Jeremy Corbyn: The issue of adult social care and cuts in local government spending is very much the responsibility of central Government. Will the Prime Minister confirm that NHS trusts are forecasting a deficit of £2.2 billion this year? I understand—and he, as part of the Oxford anti-austerity movement, will be concerned about this—that his own local healthcare trust is predicting a £1.7 million deficit. There is a problem of NHS funding. Has he forgotten the simple maxim that prevention is cheaper and better than cure?

The Prime Minister: How can the right hon. Gentleman possibly complain about NHS funding when his party did not commit to fund the Stevens plan? We are spending £19 billion more on the NHS—money that would not be available if we had listened to the Labour party. Now he says that social care is a responsibility of Government; everything is a responsibility of Government, but in fact, local councils decide how much to spend on social care, and with the better care fund, they have more to spend. But I challenge him again: how do we pay for the NHS? We pay for it by having more growth, more jobs, more people having a livelihood. Is he going to welcome that at Christmas time, or does he not care about the reduction in unemployment?
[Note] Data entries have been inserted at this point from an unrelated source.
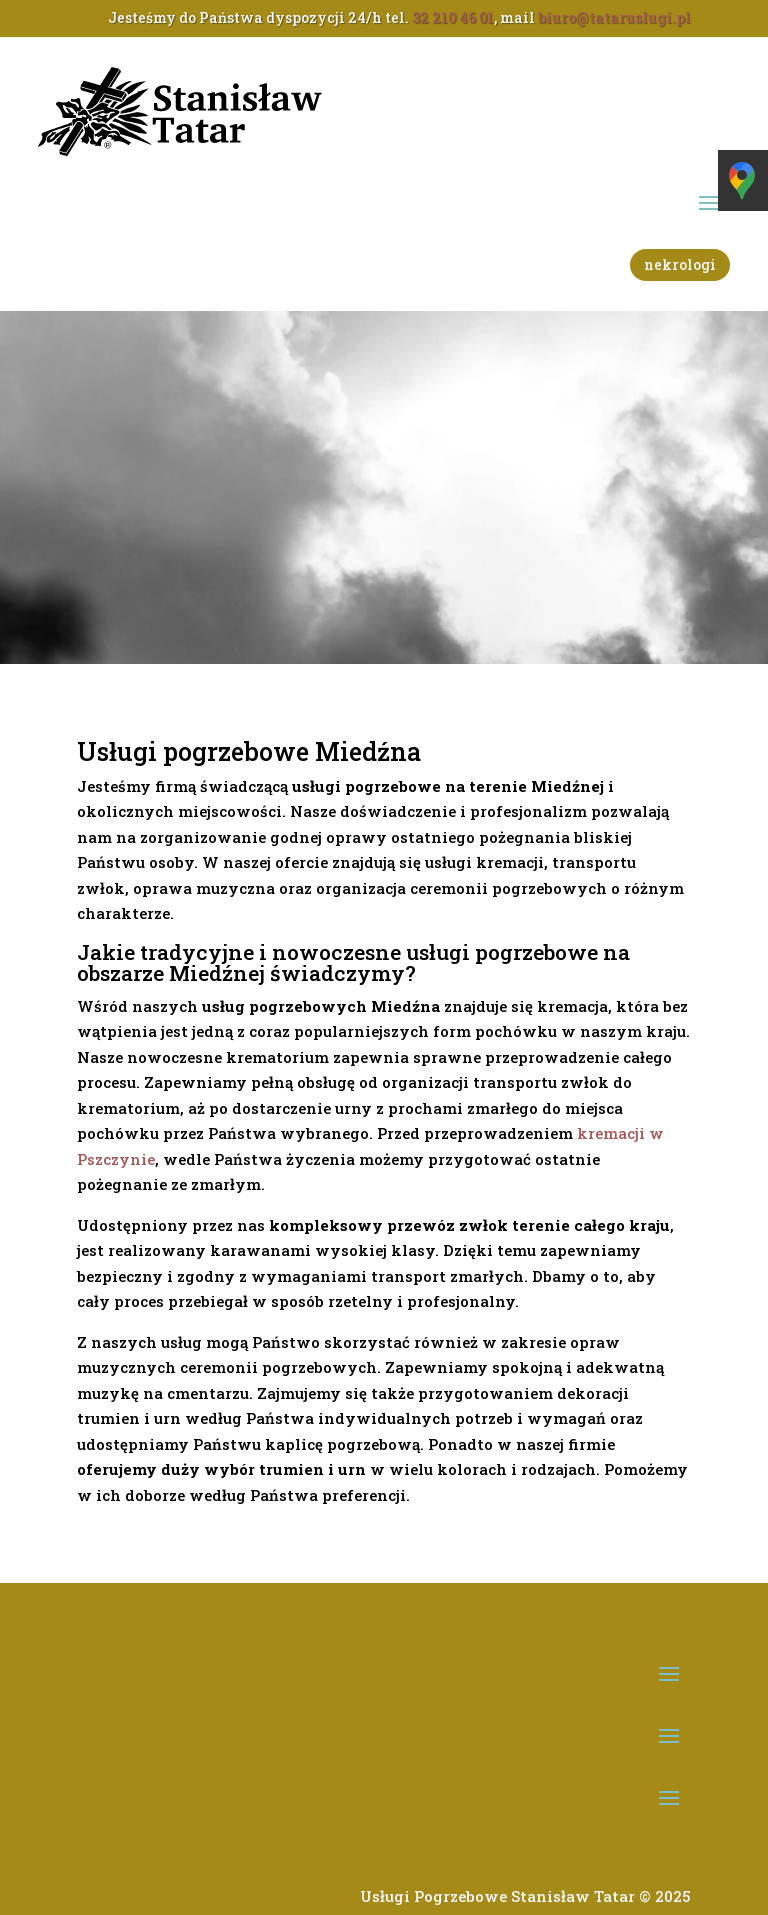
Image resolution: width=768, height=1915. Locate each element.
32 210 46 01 (453, 17)
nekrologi (680, 264)
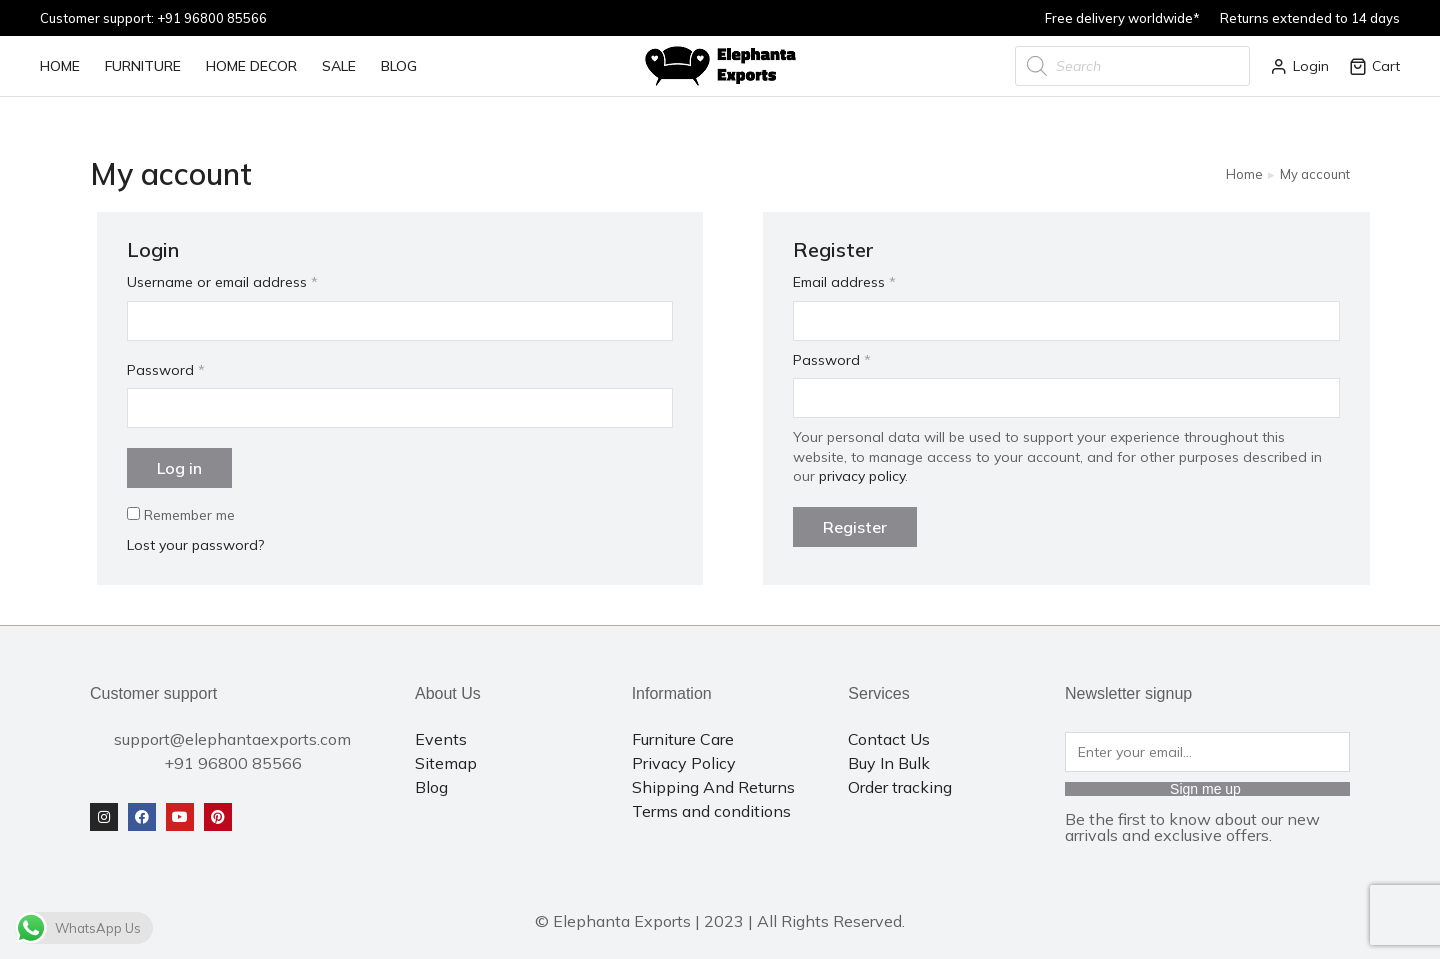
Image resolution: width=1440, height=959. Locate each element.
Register (855, 527)
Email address (844, 282)
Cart (1374, 66)
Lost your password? (195, 545)
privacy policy (862, 476)
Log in (179, 468)
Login (1299, 66)
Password (166, 370)
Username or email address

Jeremy Corbyn: I have a question from Abby, who wants to train to be a midwife, and she says:

“I am 28 years old. This year I left my successful career to go back into university to re-train as a Midwife. I already have a debt of £25,000 from my first degree.

Well over half of my cohort have studied a first degree in another subject and many of my fellow colleagues have children and partners and elderly parents and mortgages.

Many people will be put off by the lack of financial support and massive debts.”

In the spirit of Christmas, will the Prime Minister have a word with his friend the Chancellor, who is sitting next to him—it can be done very quickly—to reverse the cuts in the nurse bursary scheme, so that we do get people like Abby training to be midwives, which will help all of us in the future?

The Prime Minister: First of all, I want Abby to train as a midwife, and I can guarantee that the funding will be there for her training, because there are thousands more midwives operating in the NHS today than when I became Prime Minister. Now the right hon. Gentleman mentions the question of nurse bursaries. The truth is that two out of three people who want to become nurses cannot do so because of the constraints on the system, and our new system will mean many more doctors and many more nurses. Since I became Prime Minister, we have already got 10,000 more doctors in the NHS and 4,500 more nurses. But all of this is happening because the economy is growing, the deficit is falling, unemployment is coming down, you can fill up a tank of gas at £1 a litre and wages are going up. Britain is getting stronger as we go into Christmas, because our economy is getting stronger, too.